<<<<

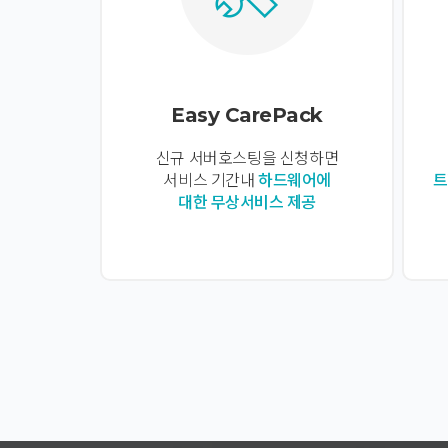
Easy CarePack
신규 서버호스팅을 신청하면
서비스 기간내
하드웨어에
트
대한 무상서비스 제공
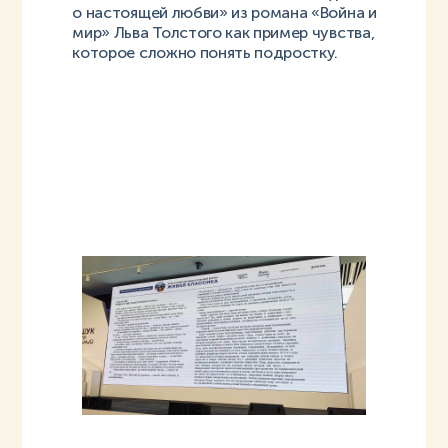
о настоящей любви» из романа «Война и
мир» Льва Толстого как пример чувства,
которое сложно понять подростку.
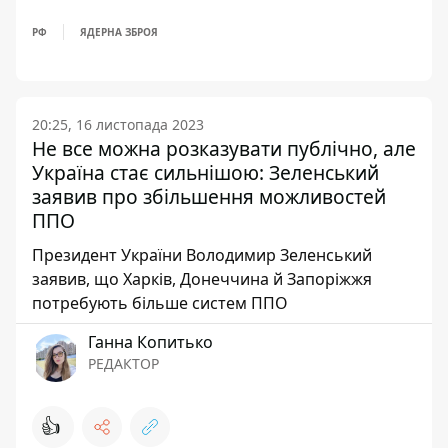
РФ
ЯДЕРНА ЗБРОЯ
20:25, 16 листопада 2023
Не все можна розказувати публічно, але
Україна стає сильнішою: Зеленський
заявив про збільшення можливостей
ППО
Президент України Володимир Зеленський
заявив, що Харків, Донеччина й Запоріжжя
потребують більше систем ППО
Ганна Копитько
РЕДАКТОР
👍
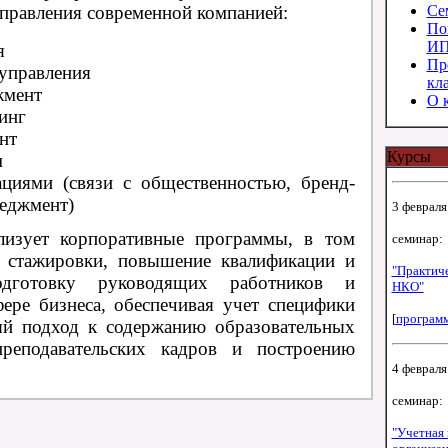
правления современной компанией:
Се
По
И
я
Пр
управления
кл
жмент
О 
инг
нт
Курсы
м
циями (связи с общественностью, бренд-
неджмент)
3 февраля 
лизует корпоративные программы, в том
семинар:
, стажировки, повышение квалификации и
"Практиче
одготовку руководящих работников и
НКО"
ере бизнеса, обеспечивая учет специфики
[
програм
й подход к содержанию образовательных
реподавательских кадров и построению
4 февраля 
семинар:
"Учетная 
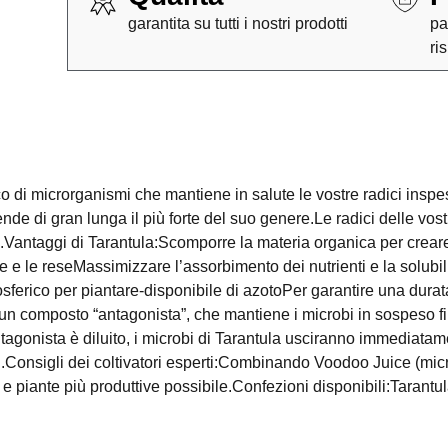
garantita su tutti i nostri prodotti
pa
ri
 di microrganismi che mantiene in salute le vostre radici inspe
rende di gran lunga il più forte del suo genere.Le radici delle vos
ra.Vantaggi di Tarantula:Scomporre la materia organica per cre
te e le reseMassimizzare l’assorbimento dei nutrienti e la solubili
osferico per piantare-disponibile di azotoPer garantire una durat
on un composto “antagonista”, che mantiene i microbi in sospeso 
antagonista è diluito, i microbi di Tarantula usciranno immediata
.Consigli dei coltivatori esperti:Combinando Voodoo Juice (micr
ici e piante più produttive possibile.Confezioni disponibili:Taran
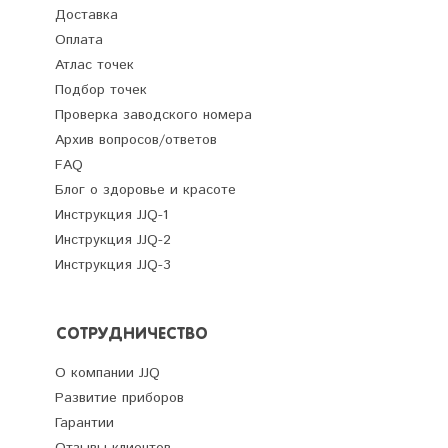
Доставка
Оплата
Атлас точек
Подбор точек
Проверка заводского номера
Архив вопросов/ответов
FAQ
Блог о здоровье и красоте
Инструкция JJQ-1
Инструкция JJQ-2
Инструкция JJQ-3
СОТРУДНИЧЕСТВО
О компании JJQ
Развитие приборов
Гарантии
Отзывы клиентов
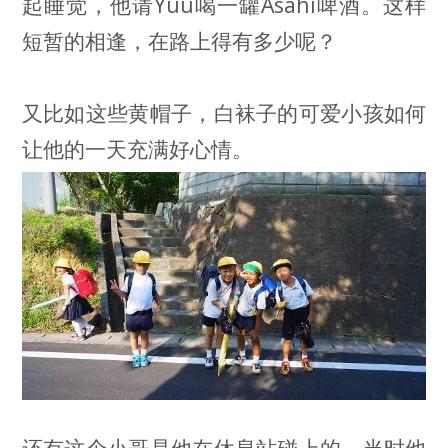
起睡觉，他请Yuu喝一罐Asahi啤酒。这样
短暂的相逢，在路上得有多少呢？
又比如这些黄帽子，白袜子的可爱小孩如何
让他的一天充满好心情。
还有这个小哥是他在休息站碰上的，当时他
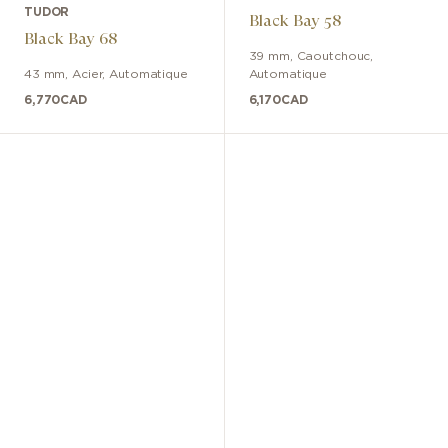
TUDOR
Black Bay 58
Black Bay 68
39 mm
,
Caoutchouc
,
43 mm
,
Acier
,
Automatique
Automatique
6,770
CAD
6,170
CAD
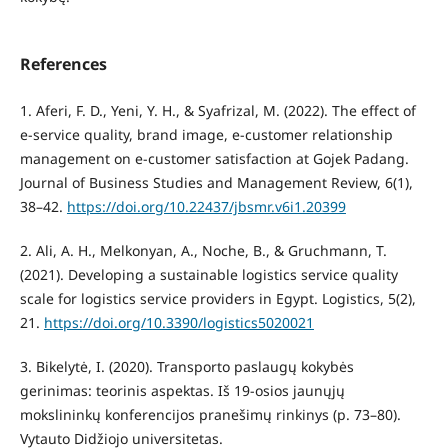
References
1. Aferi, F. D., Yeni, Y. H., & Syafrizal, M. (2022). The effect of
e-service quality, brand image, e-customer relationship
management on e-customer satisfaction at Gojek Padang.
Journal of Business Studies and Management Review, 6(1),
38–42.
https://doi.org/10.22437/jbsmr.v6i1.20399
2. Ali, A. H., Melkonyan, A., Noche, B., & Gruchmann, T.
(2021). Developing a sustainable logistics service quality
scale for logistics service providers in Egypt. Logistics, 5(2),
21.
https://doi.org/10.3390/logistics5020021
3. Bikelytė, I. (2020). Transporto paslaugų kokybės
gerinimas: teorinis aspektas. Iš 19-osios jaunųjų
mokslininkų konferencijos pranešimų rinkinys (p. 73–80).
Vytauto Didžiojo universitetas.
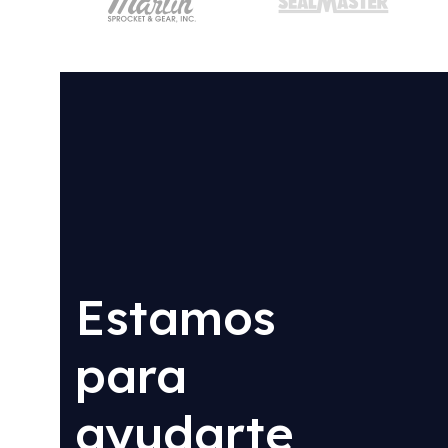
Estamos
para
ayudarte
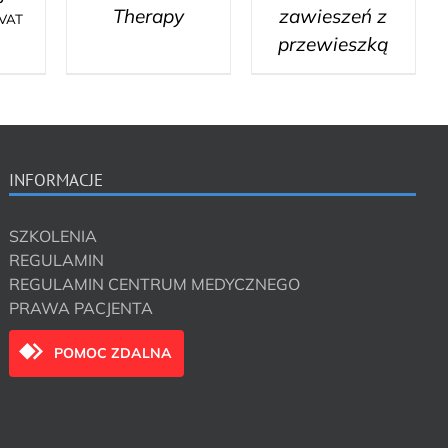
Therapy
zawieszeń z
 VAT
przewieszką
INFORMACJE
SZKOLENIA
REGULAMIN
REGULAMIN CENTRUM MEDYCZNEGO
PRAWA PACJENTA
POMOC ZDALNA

>>>>

Directions:
Repeat the entries word for word and skip the pictures.

Reply to the exercise:
Easy CarePack
신규 서버호스팅을 신청하면
서비스 기간내
하드웨어에
트
대한 무상서비스 제공
о настоящей любви» из романа «Война и
мир» Льва Толстого как пример чувства,
которое сложно понять подростку.
РФ
ЯДЕРНА ЗБРОЯ
20:25, 16 листопада 2023
Не все можна розказувати публічно, але
Україна стає сильнішою: Зеленський
заявив про збільшення можливостей
ППО
Президент України Володимир Зеленський
заявив, що Харків, Донеччина й Запоріжжя
потребують більше систем ППО
Ганна Копитько
РЕДАКТОР
👍
правления современной компанией:
Се
По
И
я
Пр
управления
кл
жмент
О 
инг
нт
Курсы
м
циями (связи с общественностью, бренд-
неджмент)
3 февраля 
лизует корпоративные программы, в том
семинар:
, стажировки, повышение квалификации и
"Практиче
одготовку руководящих работников и
НКО"
ере бизнеса, обеспечивая учет специфики
[
програм
й подход к содержанию образовательных
реподавательских кадров и построению
4 февраля 
семинар:
"Учетная 
garantita su tutti i nostri prodotti
pa
ri
 di microrganismi che mantiene in salute le vostre radici inspe
rende di gran lunga il più forte del suo genere.Le radici delle vos
ra.Vantaggi di Tarantula:Scomporre la materia organica per cre
te e le reseMassimizzare l’assorbimento dei nutrienti e la solubili
osferico per piantare-disponibile di azotoPer garantire una durat
on un composto “antagonista”, che mantiene i microbi in sospeso 
antagonista è diluito, i microbi di Tarantula usciranno immediata
.Consigli dei coltivatori esperti:Combinando Voodoo Juice (micr
ici e piante più produttive possibile.Confezioni disponibili:Taran
Доставка
Оплата
Атлас точек
Подбор точек
Проверка заводского номера
Архив вопросов/ответов
FAQ
Блог о здоровье и красоте
Инструкция JJQ-1
Инструкция JJQ-2
Инструкция JJQ-3
СОТРУДНИЧЕСТВО
О компании JJQ
Развитие приборов
Гарантии
Отзывы клиентов
起睡觉，他请Yuu喝一罐Asahi啤酒。这样
短暂的相逢，在路上得有多少呢？
又比如这些黄帽子，白袜子的可爱小孩如何
让他的一天充满好心情。
还有这个小哥是他在休息站碰上的，当时他
TUDOR
Black Bay 58
Black Bay 68
39 mm
,
Caoutchouc
,
43 mm
,
Acier
,
Automatique
Automatique
6,770
CAD
6,170
CAD
References
1. Aferi, F. D., Yeni, Y. H., & Syafrizal, M. (2022). The effect of
e-service quality, brand image, e-customer relationship
management on e-customer satisfaction at Gojek Padang.
Journal of Business Studies and Management Review, 6(1),
38–42.
https://doi.org/10.22437/jbsmr.v6i1.20399
2. Ali, A. H., Melkonyan, A., Noche, B., & Gruchmann, T.
(2021). Developing a sustainable logistics service quality
scale for logistics service providers in Egypt. Logistics, 5(2),
21.
https://doi.org/10.3390/logistics5020021
3. Bikelytė, I. (2020). Transporto paslaugų kokybės
gerinimas: teorinis aspektas. Iš 19-osios jaunųjų
mokslininkų konferencijos pranešimų rinkinys (p. 73–80).
Vytauto Didžiojo universitetas.
Estamos
para
ayudarte
Therapy
zawieszeń z
 VAT
przewieszką
INFORMACJE
SZKOLENIA
REGULAMIN
REGULAMIN CENTRUM MEDYCZNEGO
PRAWA PACJENTA
POMOC ZDALNA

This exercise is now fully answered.